**** Input material
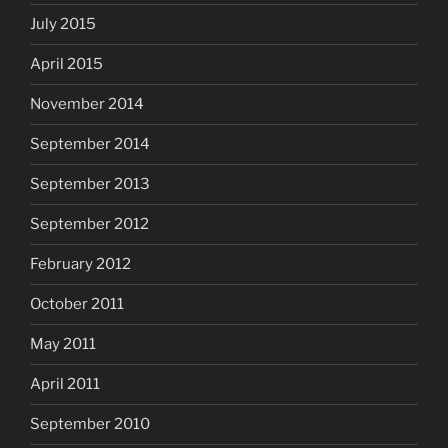
July 2015
April 2015
November 2014
September 2014
September 2013
September 2012
February 2012
October 2011
May 2011
April 2011
September 2010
********
## Work required:
A verbatim copy of the entries, stripped of pictures, should be produced.

## Solved problem:
July 2015
April 2015
November 2014
September 2014
September 2013
September 2012
February 2012
October 2011
May 2011
April 2011
September 2010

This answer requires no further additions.